OnlineLDA_Spark

Online LDA based on Spark

The repository contains an implementation for online LDA from http://www.cs.princeton.edu/~mdhoffma/. Developed with Apache Spark v1.2.0. Share the code in case it may help.

main interfaces:

OnlineLDA_Spark.runOnlineMode(sc: SparkContext, paths: Seq[String], vocab: Map[String, Int], K: Int, batchSize: Int) and

OnlineLDA_Spark runBatchMode(sc: SparkContext, paths: Seq[String], vocab: Map[String, Int], K: Int, iterations: Int)

where paths are the files to be processed. For more details, refer to Driver.scala for examples.

Performance statistics, On a 4-node cluster, each with 16 cores and 30G memory.
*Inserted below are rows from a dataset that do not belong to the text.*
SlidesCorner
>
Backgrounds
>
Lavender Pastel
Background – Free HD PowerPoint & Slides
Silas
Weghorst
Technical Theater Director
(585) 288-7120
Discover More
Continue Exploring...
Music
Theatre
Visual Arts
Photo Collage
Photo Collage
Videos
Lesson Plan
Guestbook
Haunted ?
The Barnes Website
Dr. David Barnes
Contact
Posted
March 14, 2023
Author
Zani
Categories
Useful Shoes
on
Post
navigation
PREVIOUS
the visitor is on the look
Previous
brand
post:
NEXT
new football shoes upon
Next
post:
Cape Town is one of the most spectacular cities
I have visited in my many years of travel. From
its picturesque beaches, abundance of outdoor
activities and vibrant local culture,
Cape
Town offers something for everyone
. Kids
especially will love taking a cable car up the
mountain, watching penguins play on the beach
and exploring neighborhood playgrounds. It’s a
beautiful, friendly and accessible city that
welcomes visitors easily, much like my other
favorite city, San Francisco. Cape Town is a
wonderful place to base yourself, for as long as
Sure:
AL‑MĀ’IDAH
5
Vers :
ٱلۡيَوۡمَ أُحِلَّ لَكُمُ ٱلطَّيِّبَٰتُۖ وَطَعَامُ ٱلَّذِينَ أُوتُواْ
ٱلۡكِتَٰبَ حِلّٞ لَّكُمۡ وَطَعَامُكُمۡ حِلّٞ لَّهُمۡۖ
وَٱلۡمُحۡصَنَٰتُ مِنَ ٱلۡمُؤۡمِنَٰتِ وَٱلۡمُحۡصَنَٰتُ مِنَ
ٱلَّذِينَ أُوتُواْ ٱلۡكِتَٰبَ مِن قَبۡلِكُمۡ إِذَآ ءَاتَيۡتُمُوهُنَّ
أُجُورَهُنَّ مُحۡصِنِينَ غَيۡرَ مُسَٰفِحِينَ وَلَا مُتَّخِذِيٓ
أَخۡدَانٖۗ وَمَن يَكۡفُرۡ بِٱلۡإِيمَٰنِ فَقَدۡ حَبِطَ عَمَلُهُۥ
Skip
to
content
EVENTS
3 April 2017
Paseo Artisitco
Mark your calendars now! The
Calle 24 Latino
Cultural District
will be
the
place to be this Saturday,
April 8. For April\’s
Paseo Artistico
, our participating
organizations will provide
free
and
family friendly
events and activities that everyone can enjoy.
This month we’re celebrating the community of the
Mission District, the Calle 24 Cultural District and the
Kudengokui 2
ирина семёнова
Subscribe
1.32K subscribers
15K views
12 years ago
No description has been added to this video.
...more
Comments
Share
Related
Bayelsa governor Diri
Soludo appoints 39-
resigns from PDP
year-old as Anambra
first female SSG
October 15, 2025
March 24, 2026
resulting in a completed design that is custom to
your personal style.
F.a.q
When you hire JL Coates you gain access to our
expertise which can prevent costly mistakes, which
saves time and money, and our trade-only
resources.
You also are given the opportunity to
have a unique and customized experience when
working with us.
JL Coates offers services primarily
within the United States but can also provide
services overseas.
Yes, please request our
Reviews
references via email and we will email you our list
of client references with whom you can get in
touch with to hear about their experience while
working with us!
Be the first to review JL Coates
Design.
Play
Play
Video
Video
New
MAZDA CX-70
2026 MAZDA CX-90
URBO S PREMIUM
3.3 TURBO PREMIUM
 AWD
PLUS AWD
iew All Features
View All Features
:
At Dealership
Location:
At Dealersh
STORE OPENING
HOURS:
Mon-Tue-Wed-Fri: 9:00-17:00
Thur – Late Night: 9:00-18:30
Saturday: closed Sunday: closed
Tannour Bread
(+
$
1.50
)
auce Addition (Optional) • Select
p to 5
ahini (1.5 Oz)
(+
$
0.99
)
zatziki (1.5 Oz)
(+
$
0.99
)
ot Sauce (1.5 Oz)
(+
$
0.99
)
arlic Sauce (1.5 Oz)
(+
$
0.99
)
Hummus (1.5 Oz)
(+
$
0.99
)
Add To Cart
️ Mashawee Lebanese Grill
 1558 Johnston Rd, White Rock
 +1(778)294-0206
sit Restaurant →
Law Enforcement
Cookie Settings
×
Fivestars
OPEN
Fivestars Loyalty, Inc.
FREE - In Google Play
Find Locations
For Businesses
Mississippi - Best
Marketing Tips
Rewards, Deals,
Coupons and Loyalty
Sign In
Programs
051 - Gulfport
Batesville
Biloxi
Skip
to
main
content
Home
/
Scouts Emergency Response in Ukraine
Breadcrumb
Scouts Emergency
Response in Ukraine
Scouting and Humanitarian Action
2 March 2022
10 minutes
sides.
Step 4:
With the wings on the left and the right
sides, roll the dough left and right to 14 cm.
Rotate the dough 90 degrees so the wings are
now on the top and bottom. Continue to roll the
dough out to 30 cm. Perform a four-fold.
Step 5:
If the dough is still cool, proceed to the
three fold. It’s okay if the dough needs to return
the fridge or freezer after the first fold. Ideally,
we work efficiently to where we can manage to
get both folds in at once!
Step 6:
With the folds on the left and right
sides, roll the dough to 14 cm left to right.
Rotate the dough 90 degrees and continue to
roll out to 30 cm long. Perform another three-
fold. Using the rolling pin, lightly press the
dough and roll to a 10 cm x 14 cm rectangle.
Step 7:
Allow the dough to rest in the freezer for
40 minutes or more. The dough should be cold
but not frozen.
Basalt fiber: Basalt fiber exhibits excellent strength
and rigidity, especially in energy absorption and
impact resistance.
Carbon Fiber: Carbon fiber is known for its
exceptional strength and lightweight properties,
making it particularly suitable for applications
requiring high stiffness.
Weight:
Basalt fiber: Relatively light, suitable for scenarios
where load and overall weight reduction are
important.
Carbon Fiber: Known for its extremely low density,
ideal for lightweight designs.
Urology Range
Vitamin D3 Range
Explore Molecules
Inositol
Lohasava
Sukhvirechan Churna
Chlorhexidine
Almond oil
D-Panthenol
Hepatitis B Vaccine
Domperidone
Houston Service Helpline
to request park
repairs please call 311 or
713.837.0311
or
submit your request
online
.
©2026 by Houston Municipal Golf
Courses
Without native BLAS installed. (for larger K, a native BLAS library will probably help)

  1. data set from stackoverflow posts titles

    processed 8 millions short articles in 15 minutes (with K = 10 and vocab size about 110K).

  2. full English wiki

    processed 5876K documents (avg length ~1000 words/per doc, 30G in total) in 2 hours and 17 minutes. word-topic sample:

    (album,score,music,song,band,seed,web,team,single,length)
    (align,center,style,left,small,text,width,background,class,color)
    (team,football,season,player,goals,players,goal,image,time,years)
    (year,news,publisher,years,time,books,book,state,government,work)
    (subdivision,population,area,image,map,display,code,footnotes,region,caption)
    (talk,span,color,font,page,style,discussion,deletion,small,made)
    (author,year,volume,issue,math,species,target,citations,system,publisher)
    (web,publisher,film,news,work,series,book,birth,author,language) ...